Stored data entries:
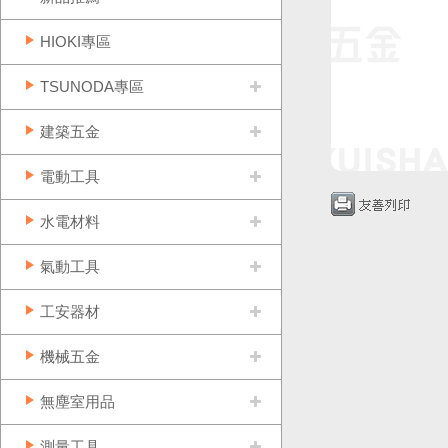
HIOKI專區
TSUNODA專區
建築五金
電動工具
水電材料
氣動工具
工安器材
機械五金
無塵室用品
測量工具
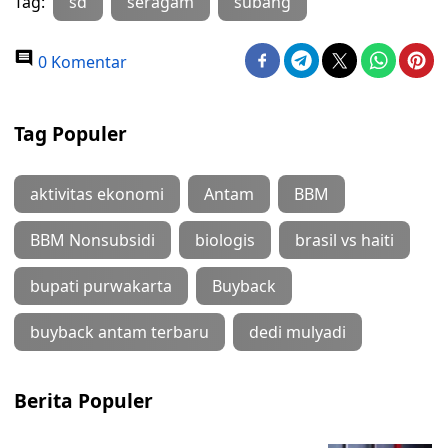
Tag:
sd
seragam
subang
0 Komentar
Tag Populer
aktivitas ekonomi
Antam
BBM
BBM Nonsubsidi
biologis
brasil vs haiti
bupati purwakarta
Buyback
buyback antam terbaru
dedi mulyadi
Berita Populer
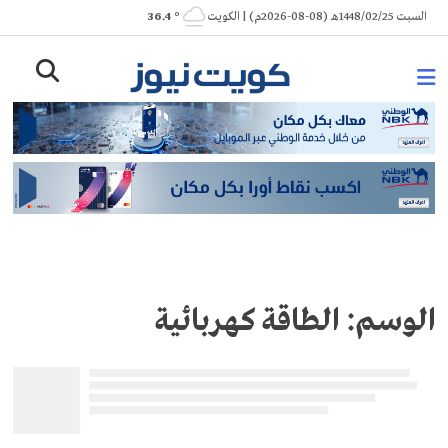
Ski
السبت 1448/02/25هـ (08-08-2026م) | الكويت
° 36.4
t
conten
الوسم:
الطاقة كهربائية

**EXERCISE**
Images stay out; the entries above are to be printed exactly.

**ANSWER FOR THE TASK**
HIOKI專區
TSUNODA專區
建築五金
電動工具
水電材料
氣動工具
工安器材
機械五金
無塵室用品
測量工具
Tag:
sd
seragam
subang
0 Komentar
Tag Populer
aktivitas ekonomi
Antam
BBM
BBM Nonsubsidi
biologis
brasil vs haiti
bupati purwakarta
Buyback
buyback antam terbaru
dedi mulyadi
Berita Populer
Ski
السبت 1448/02/25هـ (08-08-2026م) | الكويت
° 36.4
t
conten
الوسم:
الطاقة كهربائية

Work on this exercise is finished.